What scaling behavior do partial systems show without iterative query refinement?
This explores how search-and-retrieval systems scale when you just give them more compute — more search steps, more parallel tries — rather than letting them iteratively rewrite their queries, and what that reveals about where extra effort pays off and where it hits a wall.
This reads as a question about what happens when you scale a system by brute force — more search budget, more parallel reasoning — instead of by making it smarter about reformulating what it's looking for. The corpus has a surprisingly clean answer, and it cuts both ways.
The encouraging half: search behaves like a compute dial. Agentic deep research shows that the number of search steps follows almost exactly the same scaling curve as reasoning tokens — pour in more retrieval and answer quality climbs, then flattens into diminishing returns Does search budget scale like reasoning tokens for answer quality?. This reframes search not as a fixed lookup but as a knob you can trade against reasoning, a genuine inference-compute axis How does search scale like reasoning in agent systems?. And the scaling doesn't have to go deeper to pay off — it can go wider. Sampling many parallel paths through the solution space matches the benefits of longer serial chains without paying the latency cost of depth Can reasoning systems scale wider instead of only deeper?. So a 'partial' system left to grind without query refinement still improves with scale, just along a predictable, eventually-flattening curve.
The sobering half: scale hits ceilings that no amount of budget moves. On constrained-optimization tasks, LLMs converge to roughly 55–60% constraint satisfaction regardless of parameter count, architecture, or training regime — reasoning models don't systematically beat standard ones, which points to a fundamental wall rather than a scaling gap Do larger language models solve constrained optimization better?. Frontier reasoning models stall at 20–23% on problems that demand genuine backtracking, even though they sound fluent while doing it Can reasoning models actually sustain long-chain reflection?. The reason is architectural: autoregressive generation can't retract a token it has already emitted, while solving these problems requires discarding bad partial attempts and trying again — exactly the move scaling alone can't supply Why does autoregressive generation fail at constraint satisfaction?.
Put together, the surprise is that 'more compute' and 'better querying' fix different things. Throwing search budget at a task buys you the smooth scaling curve, but where retrieval fails it tends to fail structurally — wrong trigger timing, embeddings that measure association rather than relevance, hard mathematical limits on what a vector can represent — and those are not problems you tune your way out of by scaling Where do retrieval systems fail and why?. The thing you didn't know you wanted to know: a system without iterative refinement can look like it's improving right up until it isn't, because the scaling curve and the architectural ceiling are two separate phenomena stacked on top of each other.
Sources 7 notes
Agentic deep research shows monotonic-to-diminishing-returns curves for search iterations, matching reasoning token scaling. This creates a new inference-compute axis: models can trade off reasoning budget against search budget to optimize answer quality.
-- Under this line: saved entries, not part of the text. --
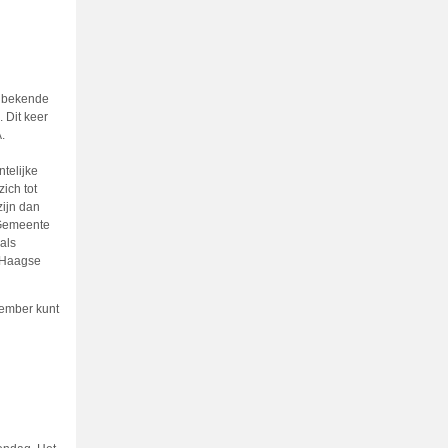
e bekende
 Dit keer
.
telijke
ich tot
zijn dan
e Gemeente
als
e Haagse
tember kunt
Test-time scaling laws generalize from reasoning to retrieval: search steps follow identical scaling curves to reasoning tokens, making deep research a test-time scaling problem. This insight reframes search as a compute axis comparable to chain-of-thought reasoning.
GRAM shows that stochastic latent transitions enabling parallel trajectory sampling sidestep the serial latency cost of depth-only scaling. Width matches token-level parallelism benefits: independent paths sample the solution space without variance inflation.
Across constrained-optimization tasks, LLMs converge to ~55–60% constraint satisfaction independent of architecture, parameter count, or training regime. Reasoning models do not systematically outperform standard models, suggesting a fundamental ceiling rather than a scaling gap.
DeepSeek-R1 and o1-preview achieve only 20-23.6% exact match on 850 constraint satisfaction problems requiring genuine backtracking. This ceiling reveals that reflective reasoning fluency does not translate to actual problem-solving competence on unfamiliar instance structures.
The performance ceiling on constraint satisfaction problems is not a model-quality issue but an architectural limitation: autoregressive transformers cannot retract emitted tokens, while CSP solvers fundamentally depend on discarding invalid partial assignments. Symbolic solver integration works because it supplies what the architecture lacks.
RAG systems fail at three structural levels: adaptive triggering (fixed intervals waste context), semantic-task mismatch (embeddings measure association, not relevance), and mathematical limits (embedding dimension constrains representable document sets). These require fundamentally different retrieval approaches, not tuning.